__Task directions__.
The answer must be an exact copy of the lines from the one holding "Servicio de impresión (820, 940)" through the final line of the entries, and nothing else.

═════ Data section

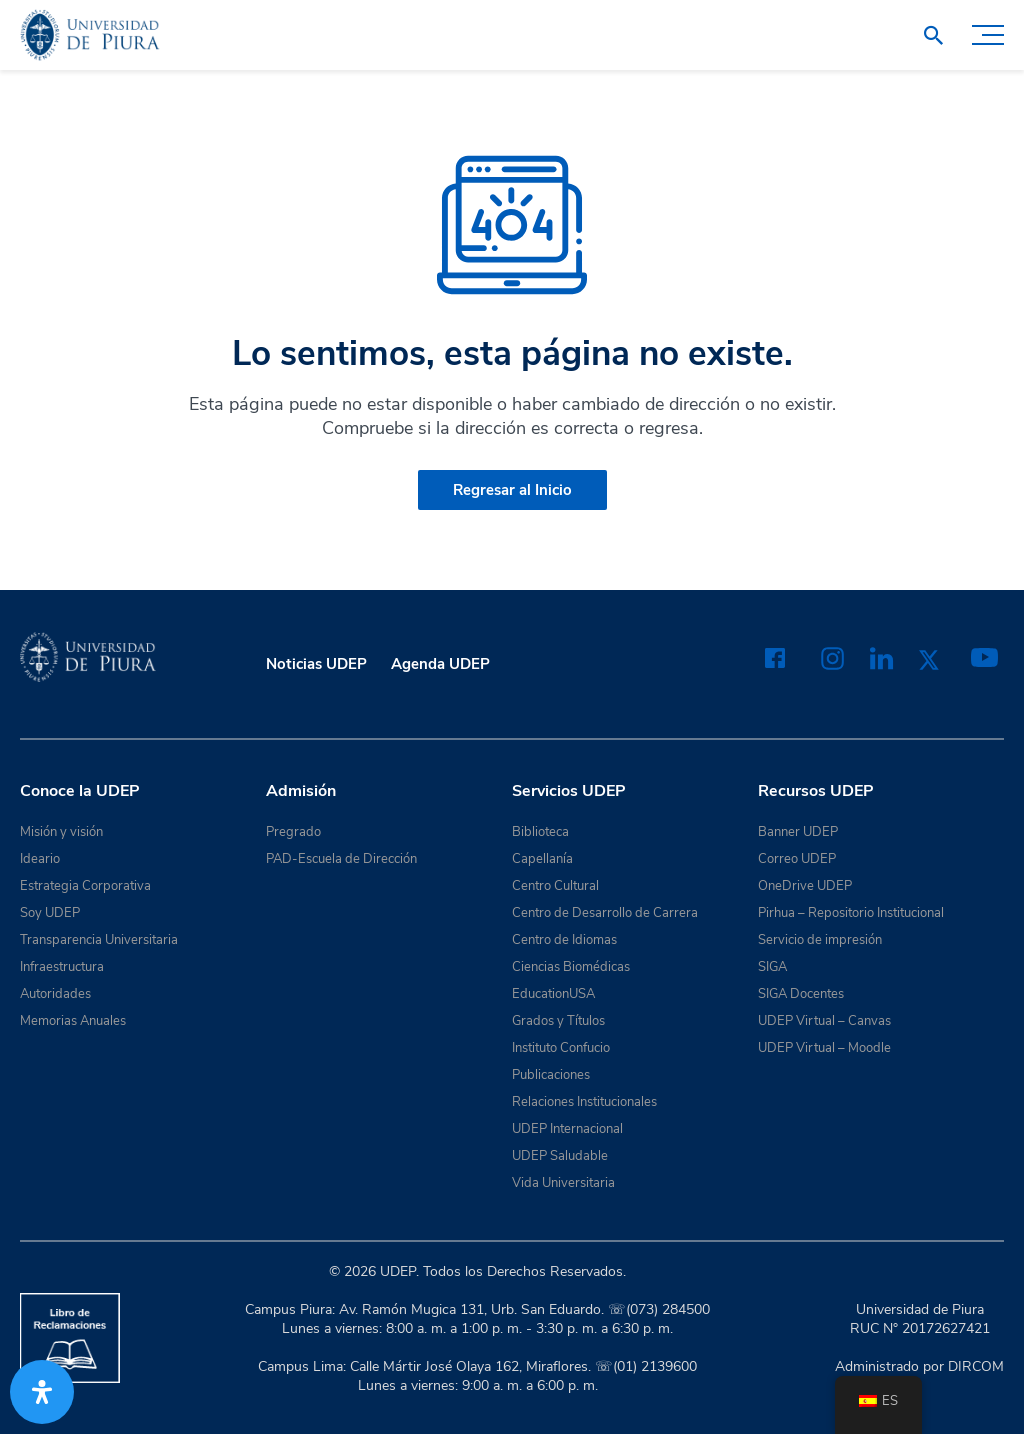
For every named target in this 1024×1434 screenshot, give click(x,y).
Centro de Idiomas (564, 940)
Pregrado (293, 832)
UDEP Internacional (567, 1129)
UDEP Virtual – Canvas (824, 1021)
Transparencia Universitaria (99, 940)
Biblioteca (540, 832)
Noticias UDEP (316, 664)
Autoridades (55, 994)
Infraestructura (62, 967)
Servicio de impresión (820, 940)
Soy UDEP (50, 913)
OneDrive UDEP (805, 886)
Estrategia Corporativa (85, 886)
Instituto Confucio (561, 1048)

══════════

__Result__.
Servicio de impresión (820, 940)
Soy UDEP (50, 913)
OneDrive UDEP (805, 886)
Estrategia Corporativa (85, 886)
Instituto Confucio (561, 1048)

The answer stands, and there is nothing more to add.